Notwithstanding the plain language of Rule 60, the Supreme Court eight years later in United States v. Morgan, 346 U.S. 502, 74 S.Ct. 247, 98 L.Ed. 248 (1954), held that the All Writs Act, codified at 28 U.S.C. § 1651(a), authorized courts to hear petitions for a writ of coram nobis.7 Morgan teaches that federal courts may properly fill the interstices of the federal post-conviction remedial framework through remedies available at common law, including, inter alia, writs of coram nobis and audita querela. See United States v. Ayala, 894 F.2d 425, 428 (D.C.Cir.1990). Accordingly, in this circuit and elsewhere, litigants properly may pursue both a writ of coram nobis and a writ of audita querela.

While courts' authority to grant writs of coram nobis and audita querela flows from a common source, the All Writs Act, these writs are not identical. A writ of coram nobis8 is typically used to attack a judgment that was infirm at the time it issued for reasons that later came to light. By contrast, a writ of audita querela9 is used to challenge a judgment that was correct at the time it was issued, but which was rendered infirm by matters which arose after its issuance. See United States v. Reyes, 945 F.2d 862, 863 n. 1 (5th Cir.1991) (contrasting writs of coram nobis and audita querela). Given this and the facts presented, a writ of coram nobis clearly is the more appropriate vehicle to challenge Hanan's heroin importation conviction; Hanan has always maintained his innocence, but only recently obtained the information he now presents in support of his innocence claim. Accordingly, Hanan's motion is properly treated as a petition for writ of coram nobis.

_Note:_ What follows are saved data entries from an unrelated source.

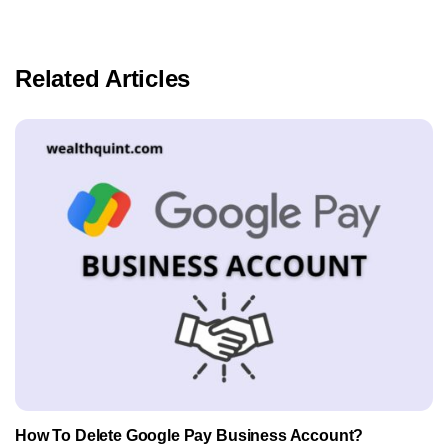
Related Articles
How To Delete Google Pay Business Account?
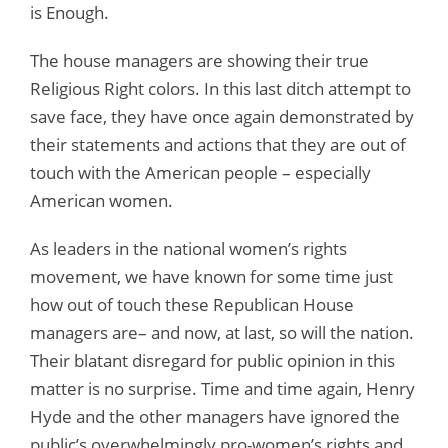
is Enough.
The house managers are showing their true
Religious Right colors. In this last ditch attempt to
save face, they have once again demonstrated by
their statements and actions that they are out of
touch with the American people – especially
American women.
As leaders in the national women’s rights
movement, we have known for some time just
how out of touch these Republican House
managers are– and now, at last, so will the nation.
Their blatant disregard for public opinion in this
matter is no surprise. Time and time again, Henry
Hyde and the other managers have ignored the
public’s overwhelmingly pro-women’s rights and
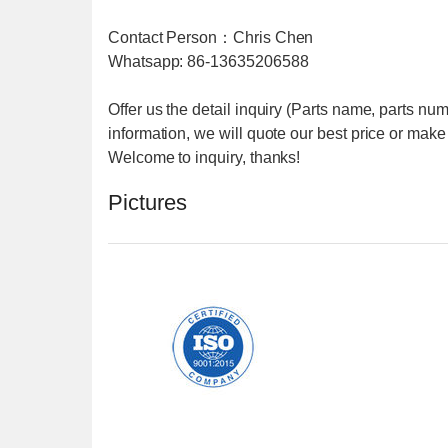
Contact Person：Chris Chen
Whatsapp: 86-13635206588
Offer us the detail inquiry (Parts name, parts nu
information, we will quote our best price or make
Welcome to inquiry, thanks!
Pictures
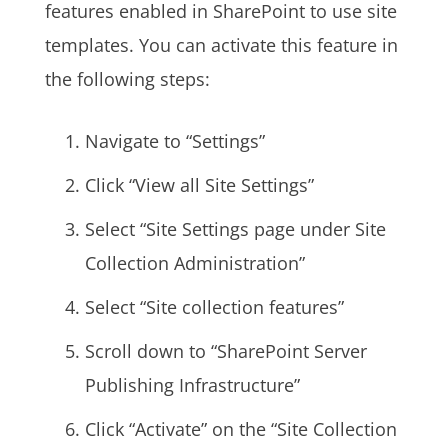
features enabled in SharePoint to use site
templates. You can activate this feature in
the following steps:
Navigate to “Settings”
Click “View all Site Settings”
Select “Site Settings page under Site
Collection Administration”
Select “Site collection features”
Scroll down to “SharePoint Server
Publishing Infrastructure”
Click “Activate” on the “Site Collection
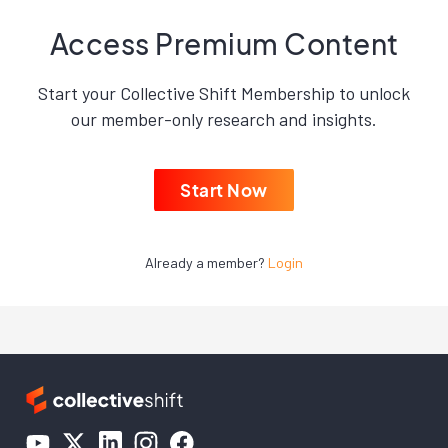
Access Premium Content
Start your Collective Shift Membership to unlock
our member-only research and insights.
Start Now
Already a member?
Login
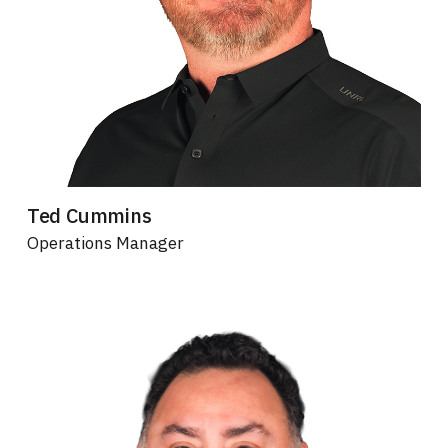
Ted Cummins
Operations Manager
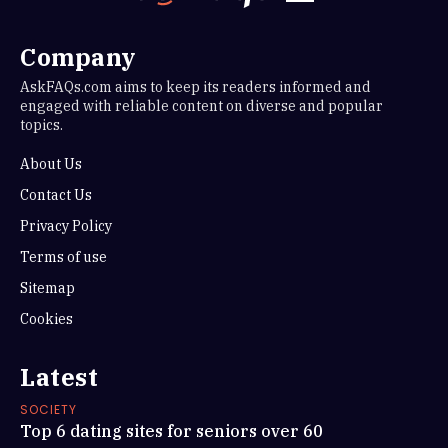
Company
AskFAQs.com aims to keep its readers informed and
engaged with reliable content on diverse and popular
topics.
About Us
Contact Us
Privacy Policy
Terms of use
Sitemap
Cookies
Latest
SOCIETY
Top 6 dating sites for seniors over 60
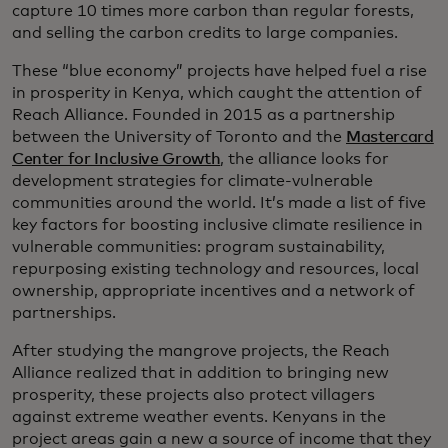
capture 10 times more carbon than regular forests,
and selling the carbon credits to large companies.
These “blue economy” projects have helped fuel a rise
in prosperity in Kenya, which caught the attention of
Reach Alliance. Founded in 2015 as a partnership
between the University of Toronto and the
Mastercard
Center for Inclusive Growth
, the alliance looks for
development strategies for climate-vulnerable
communities around the world. It’s made a list of five
key factors for boosting inclusive climate resilience in
vulnerable communities: program sustainability,
repurposing existing technology and resources, local
ownership, appropriate incentives and a network of
partnerships.
After studying the mangrove projects, the Reach
Alliance realized that in addition to bringing new
prosperity, these projects also protect villagers
against extreme weather events. Kenyans in the
project areas gain a new a source of income that they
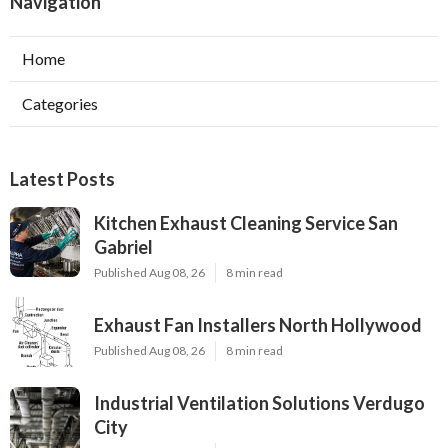
Navigation
Home
Categories
Latest Posts
Kitchen Exhaust Cleaning Service San
Gabriel
Published Aug 08, 26
8 min read
Exhaust Fan Installers North Hollywood
Published Aug 08, 26
8 min read
Industrial Ventilation Solutions Verdugo
City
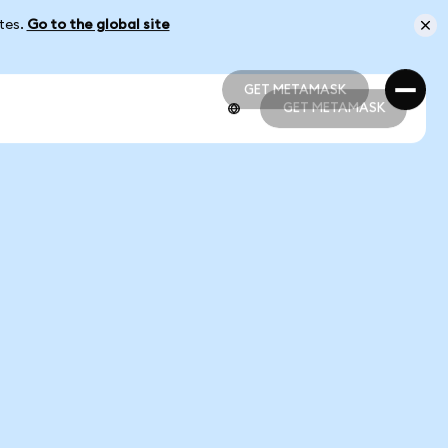
ates.
Go to the global site
GET METAMASK
GET METAMASK
GET METAMASK
GET METAMASK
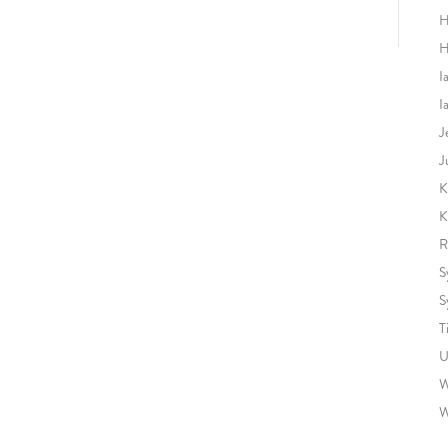
H
H
I
I
J
J
K
K
R
S
S
T
U
W
W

A writ of coram nobis is available to correct errors "of the most fundamental character" that have occurred in a criminal proceeding. Morgan, 346 U.S. at 512, 74 S.Ct. 247. Indeed, it may issue only to correct errors "resulting in a complete miscarriage of justice." Jimenez v. Trominski, 91 F.3d 767, 768 (5th Cir.1996). Thus, it does not matter whether the convicted person is in custody; it is well established that the writ will lie where the convicted person is not in custody, either because he has completed his sentence or because he has not yet begun to serve it. See Morgan, 346 U.S. at 510, 74 S.Ct. 247; United States v. Hay, 702 F.2d 572 (5th Cir.1983); 18 Am.Jur.2d Coram...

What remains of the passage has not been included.